Nel caso in esame, il giudice del merito ha però motivatamente escluso che le dichiarazioni del richiedente potessero ritenersi coerenti e plausibili, come invece è richiesto dall’art. 3, comma 5, cit., lett. c). Ne discende che, sotto il profilo che qui interessa, rettamente il Tribunale ha ritenuto che non ricorressero le condizioni per l’accoglimento dell’impugnativa proposta. Nè in questa sede può procedersi a un nuovo accertamento della credibilità delle dichiarazioni rese dal ricorrente, giacchè, come è evidente, tale tema di giudizio sfugge al sindacato di legittimità. E’ poi da osservare che qualora come nel caso in esame – le dichiarazioni siano giudicate inattendibili alla stregua degli indicatori di genuinità soggettiva di cui al D.Lgs. n. 251 del 2007, art. 3, per modo che il giudizio di non credibilità investa gli stessi elementi fattuali della narrazione che dovrebbero dar ragione della prospettata persecuzione, non ha fondamento giustificativo un approfondimento istruttorio officioso circa la prospettata situazione persecutoria nel Paese di origine, giacchè quel che viene a mancare, in una tale ipotesi, è proprio la possibilità di correlare quella situazione persecutoria alla vicenda personale del richiedente. Uno spunto, in tal senso, pare contenuto nella recente Cass. 27 giugno 2018, n. 16925, la quale reputa necessaria l’indagine officiosa solo ove la mancanza di veridicità derivi esclusivamente dall’impossibilità di fornire riscontri probatori.

La sentenza è immune da censure avendo anche riguardo alla decisione assunta con riferimento alla protezione sussidiaria e, in particolare, al fatto costitutivo della medesima, consistente nel “danno grave” di cui al D.Lgs. n. 251 del 2007, art. 14, lett. c): il Tribunale ha infatti correttamente fondato la propria pronuncia sul riscontro di dati informativi che escludono, per quanto qui interessa, la minaccia grave e individuale alla vita o alla persona derivante dalla violenza indiscriminata in situazioni di conflitto armato interno o internazionale; e del resto, il ricorrente nemmeno indica quali siano le informazioni aggiornate relative al Paese di provenienza che, in concreto, avrebbero potuto determinare l’accoglimento del proprio ricorso sotto il profilo che qui interessa.

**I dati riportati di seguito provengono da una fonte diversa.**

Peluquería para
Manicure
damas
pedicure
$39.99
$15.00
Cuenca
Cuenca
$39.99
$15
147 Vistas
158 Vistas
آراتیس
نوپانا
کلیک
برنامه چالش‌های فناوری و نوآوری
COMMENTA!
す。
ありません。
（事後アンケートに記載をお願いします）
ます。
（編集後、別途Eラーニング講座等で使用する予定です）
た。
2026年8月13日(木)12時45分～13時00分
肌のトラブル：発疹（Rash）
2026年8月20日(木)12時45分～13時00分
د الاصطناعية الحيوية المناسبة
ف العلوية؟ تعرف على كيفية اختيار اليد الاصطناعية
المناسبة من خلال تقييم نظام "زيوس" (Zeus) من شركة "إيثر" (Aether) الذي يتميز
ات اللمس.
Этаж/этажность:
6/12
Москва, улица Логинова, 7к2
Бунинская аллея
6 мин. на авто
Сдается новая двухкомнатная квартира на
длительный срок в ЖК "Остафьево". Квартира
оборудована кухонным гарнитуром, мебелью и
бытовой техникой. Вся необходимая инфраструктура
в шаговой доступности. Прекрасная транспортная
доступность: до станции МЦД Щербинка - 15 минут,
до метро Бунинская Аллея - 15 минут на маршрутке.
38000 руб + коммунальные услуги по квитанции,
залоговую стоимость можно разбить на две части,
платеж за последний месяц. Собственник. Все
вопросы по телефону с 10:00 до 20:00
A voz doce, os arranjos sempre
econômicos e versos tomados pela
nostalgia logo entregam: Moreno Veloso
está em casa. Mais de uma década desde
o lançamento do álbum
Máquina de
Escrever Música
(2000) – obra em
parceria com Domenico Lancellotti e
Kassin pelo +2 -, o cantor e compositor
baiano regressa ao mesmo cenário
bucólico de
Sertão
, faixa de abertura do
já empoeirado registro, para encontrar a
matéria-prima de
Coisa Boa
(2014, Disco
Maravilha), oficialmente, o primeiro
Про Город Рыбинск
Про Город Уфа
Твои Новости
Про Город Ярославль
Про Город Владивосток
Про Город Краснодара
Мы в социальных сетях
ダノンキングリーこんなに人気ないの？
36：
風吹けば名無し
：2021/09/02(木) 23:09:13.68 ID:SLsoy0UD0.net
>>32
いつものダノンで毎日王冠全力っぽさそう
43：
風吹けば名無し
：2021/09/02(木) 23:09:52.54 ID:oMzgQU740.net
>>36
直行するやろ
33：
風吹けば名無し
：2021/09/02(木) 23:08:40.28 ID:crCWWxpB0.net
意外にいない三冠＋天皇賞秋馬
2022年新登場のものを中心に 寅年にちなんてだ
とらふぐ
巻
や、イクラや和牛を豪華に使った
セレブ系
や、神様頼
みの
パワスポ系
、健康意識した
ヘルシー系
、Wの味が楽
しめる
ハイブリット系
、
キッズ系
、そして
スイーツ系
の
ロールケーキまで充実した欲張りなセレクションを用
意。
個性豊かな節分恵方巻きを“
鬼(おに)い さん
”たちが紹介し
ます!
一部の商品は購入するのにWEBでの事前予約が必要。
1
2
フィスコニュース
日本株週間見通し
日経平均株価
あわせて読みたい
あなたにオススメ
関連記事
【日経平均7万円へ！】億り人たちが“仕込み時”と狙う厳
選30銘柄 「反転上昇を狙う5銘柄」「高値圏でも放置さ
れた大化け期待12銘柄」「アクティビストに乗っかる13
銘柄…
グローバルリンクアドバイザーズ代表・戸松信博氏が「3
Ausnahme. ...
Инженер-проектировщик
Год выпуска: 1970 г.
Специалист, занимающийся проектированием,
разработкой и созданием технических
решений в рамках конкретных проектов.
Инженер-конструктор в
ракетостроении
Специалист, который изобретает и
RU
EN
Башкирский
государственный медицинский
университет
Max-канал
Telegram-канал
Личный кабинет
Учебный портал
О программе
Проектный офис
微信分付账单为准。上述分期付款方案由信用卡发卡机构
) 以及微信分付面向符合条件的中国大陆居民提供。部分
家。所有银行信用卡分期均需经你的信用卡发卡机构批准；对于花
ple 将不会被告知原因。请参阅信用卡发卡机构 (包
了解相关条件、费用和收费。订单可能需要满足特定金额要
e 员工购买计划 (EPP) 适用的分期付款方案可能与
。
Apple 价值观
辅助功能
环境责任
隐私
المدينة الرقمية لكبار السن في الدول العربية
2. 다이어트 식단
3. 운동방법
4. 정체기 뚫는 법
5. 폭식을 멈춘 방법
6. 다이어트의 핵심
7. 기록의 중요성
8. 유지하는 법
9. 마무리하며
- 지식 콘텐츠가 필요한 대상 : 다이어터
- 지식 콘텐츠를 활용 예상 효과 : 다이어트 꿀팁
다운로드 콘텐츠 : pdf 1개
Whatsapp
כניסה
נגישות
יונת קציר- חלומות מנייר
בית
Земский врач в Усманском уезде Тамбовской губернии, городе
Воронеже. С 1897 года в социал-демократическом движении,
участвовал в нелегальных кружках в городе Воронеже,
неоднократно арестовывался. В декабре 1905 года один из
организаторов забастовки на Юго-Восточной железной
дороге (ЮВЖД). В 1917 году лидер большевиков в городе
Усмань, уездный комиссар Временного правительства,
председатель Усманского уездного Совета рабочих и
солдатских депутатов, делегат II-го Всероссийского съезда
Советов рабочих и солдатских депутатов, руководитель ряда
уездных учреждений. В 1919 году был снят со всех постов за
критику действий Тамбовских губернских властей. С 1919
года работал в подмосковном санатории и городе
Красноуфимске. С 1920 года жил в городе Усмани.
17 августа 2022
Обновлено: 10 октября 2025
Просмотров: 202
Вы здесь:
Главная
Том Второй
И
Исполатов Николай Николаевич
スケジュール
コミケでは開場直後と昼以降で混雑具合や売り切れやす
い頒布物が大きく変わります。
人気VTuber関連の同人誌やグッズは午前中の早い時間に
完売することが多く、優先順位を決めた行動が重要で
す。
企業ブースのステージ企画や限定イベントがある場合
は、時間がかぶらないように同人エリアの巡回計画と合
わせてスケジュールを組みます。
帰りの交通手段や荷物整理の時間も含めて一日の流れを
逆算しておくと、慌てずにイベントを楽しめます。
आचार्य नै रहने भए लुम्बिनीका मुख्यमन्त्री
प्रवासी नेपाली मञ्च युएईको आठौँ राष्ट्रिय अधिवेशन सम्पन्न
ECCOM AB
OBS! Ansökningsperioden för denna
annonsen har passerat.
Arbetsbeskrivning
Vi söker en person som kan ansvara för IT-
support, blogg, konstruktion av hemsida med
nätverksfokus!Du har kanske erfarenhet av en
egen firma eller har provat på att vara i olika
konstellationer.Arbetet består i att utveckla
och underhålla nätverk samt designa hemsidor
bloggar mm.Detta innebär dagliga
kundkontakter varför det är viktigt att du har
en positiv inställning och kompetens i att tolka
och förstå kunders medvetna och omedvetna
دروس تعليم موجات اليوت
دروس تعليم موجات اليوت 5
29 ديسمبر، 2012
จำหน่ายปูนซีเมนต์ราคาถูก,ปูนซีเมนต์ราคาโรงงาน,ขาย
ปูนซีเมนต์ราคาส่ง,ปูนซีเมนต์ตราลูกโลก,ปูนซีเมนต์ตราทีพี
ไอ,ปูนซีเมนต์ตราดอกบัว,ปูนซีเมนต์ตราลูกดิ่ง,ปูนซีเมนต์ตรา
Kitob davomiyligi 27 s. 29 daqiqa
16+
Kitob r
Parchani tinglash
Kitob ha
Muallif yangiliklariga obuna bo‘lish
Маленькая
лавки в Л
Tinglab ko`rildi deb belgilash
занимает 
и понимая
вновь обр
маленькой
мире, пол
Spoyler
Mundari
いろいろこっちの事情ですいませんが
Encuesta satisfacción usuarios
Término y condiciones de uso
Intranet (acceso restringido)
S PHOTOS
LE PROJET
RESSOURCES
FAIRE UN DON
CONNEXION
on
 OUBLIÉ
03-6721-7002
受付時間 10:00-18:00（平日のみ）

Quanto alla protezione umanitaria, è da osservare che il giudice del merito ha negato sia stato allegato alcun reale fattore di vulnerabilità. Rammentato che la condizione di vulnerabilità deve essere sempre correlata a elementi legati alla vicenda personale del richiedente, apprezzata nella sua individualità e concretezza (Cass. 23 febbraio 2018, n. 4455), non si vede come, nella conclamata assenza di allegazioni puntuali, riferite alla condizione individuale del richiedente, il Tribunale potesse reputare fondata la domandata protezione per motivi umanitari. Nè potrebbe assumere rilievo dirimente, nella presente fattispecie, il livello di integrazione del richiedente nel nostro Paese. Infatti, non può essere riconosciuto al cittadino straniero il diritto al permesso di soggiorno per motivi umanitari, di cui al D.Lgs. n. 286 del 1998, art. 5, comma 6, considerando, isolatamente ed astrattamente, il suo livello di integrazione in Italia (Cass. 28 giugno 2018, n. 17072).

E’ solo il caso di aggiungere, per concludere, che la recente abolizione della figura della protezione umanitaria è inidonea a spiegare effetti sull’esito del presente giudizio. E va evidenziato, al riguardo, che non è necessario prendere posizione sulla questione relativa all’immediata o non immediata applicabilità delle modifiche introdotte col D.L. n. 113 del 2018, giacchè le previsioni ivi contemplate, in uno col venir meno del permesso di soggiorno per motivi umanitari di cui all’abrogato sesto comma del D.Lgs. n. 286 del 1998, art. 5, non consentirebbe al giudizio di pervenire ad esiti diversi da quelli indicati.

3. – Nulla deve statuirsi in punto di spese processuali.

PQM

La Corte:

rigetta il ricorso; ai sensi del D.P.R. n. 115 del 2002, art. 13, comma 1 quater, inserito dalla L. n. 228 del 2012, art. 1, comma 17, dà atto della sussistenza dei presupposti per il versamento, da parte del ricorrente, dell’ulteriore importo a titolo di contributo unificato pari a quello dovuto per il ricorso.

Motivazione semplificata.

Così deciso in Roma, nella Camera di consiglio della Sesta Sezione Civile, il 13 novembre 2018.